While there is no single solution, several strategies can ease the challenge.

The question is straightforward: In the wake of the pandemic, can we reopen schools this fall in a manner that will benefit students and enable optimal learning and psychosocial development? The simple answer to this complex question is “yes.” The much more difficult question is how to define the parameters for success.

The pandemic has had a wide and deep impact on our schools and social service agencies. Besides the untold deaths, there have been food and job shortages, homelessness, an increase in family dysfunction, including drug and alcohol use and abusive behavior. Schools have closed and reopened, whether to provide online, hybrid, or in-person learning.

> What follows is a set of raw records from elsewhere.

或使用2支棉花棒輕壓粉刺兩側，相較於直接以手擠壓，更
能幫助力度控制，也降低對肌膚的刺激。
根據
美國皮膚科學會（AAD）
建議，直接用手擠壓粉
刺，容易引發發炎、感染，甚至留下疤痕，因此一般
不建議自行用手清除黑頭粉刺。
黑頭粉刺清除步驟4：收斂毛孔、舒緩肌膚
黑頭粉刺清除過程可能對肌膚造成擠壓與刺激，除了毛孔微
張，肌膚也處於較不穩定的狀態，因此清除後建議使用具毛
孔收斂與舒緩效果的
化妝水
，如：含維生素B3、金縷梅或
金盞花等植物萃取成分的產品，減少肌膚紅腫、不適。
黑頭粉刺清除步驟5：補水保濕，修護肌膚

But not just the pandemic has affected our students, teachers, school counselors, and school-based social workers. Over the past 18 months, there has also been unspeakable violence, most notably a swath of mass shootings and police shootings of unarmed minorities. In addition, there was a raid on the Capitol that resulted in injury and death.

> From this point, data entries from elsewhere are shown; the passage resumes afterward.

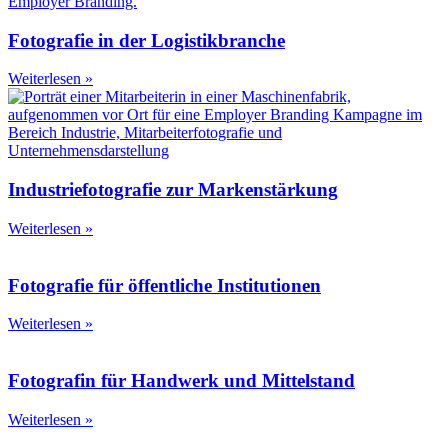
Fotografie in der Logistikbranche
Weiterlesen »
Industriefotografie zur Markenstärkung
Weiterlesen »
Fotografie für öffentliche Institutionen
Weiterlesen »
Fotografin für Handwerk und Mittelstand
Weiterlesen »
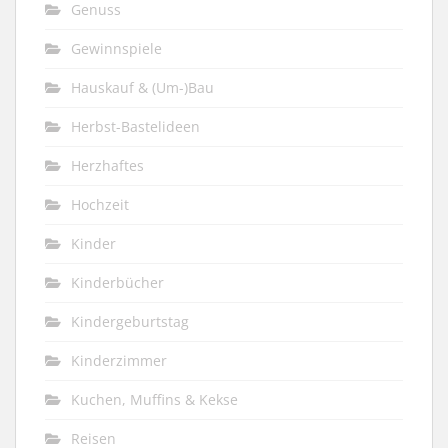
Genuss
Gewinnspiele
Hauskauf & (Um-)Bau
Herbst-Bastelideen
Herzhaftes
Hochzeit
Kinder
Kinderbücher
Kindergeburtstag
Kinderzimmer
Kuchen, Muffins & Kekse
Reisen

Racial and ethnic discrimination has also been at the forefront, including in terms of how the pandemic has disproportionately affected minority populations.

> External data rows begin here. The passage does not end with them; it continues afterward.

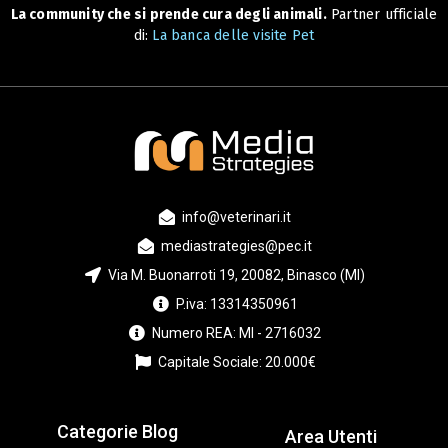
La community che si prende cura degli animali.
Partner ufficiale
di:
La banca delle visite Pet
info@veterinari.it
mediastrategies@pec.it
Via M. Buonarroti 19, 20082, Binasco (MI)
P.iva: 13314350961
Numero REA: MI - 2716032
Capitale Sociale: 20.000€
Categorie Blog
Area Utenti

It is in this context that we will be reopening our public schools in the fall.

Trauma’s Impact
Prior to the pandemic, many individuals had experienced trauma. Indeed, the data show that approximately 50% of all children and 65% to 70% of all adults have had at least one traumatic event in their lives. Given the pandemic and the disheartening social events occurring in that same time frame, it can be expected that the vast majority of children and adults have been traumatized over the past 18 months. In a recent online course at Rutgers Graduate School of Social Work, trauma researcher and author of The Body Keeps the Score Bessel van der Kolk, MD, observed that while the pandemic is not traumatic per se, its impact on families, communities, workplaces, and schools often produces trauma symptomology.

We know, too, that trauma affects different people differently. There is acute trauma symptomatology, commonly termed the five “Fs” that are triggered by the autonomic nervous system: fight, flight, freeze, fawn, and faint. There also is deferred trauma symptomatology involving dysregulation, dissociation, and overregulation.

Whether acute or deferred, trauma affects the brain—not only thoughts, feelings, and behavior but also the actual neurological structure. Trauma shuts off neural pathways. It negatively impacts memory, concentration, capacity to learn, cognition, and connectedness to others (exacerbated by masks and social distancing).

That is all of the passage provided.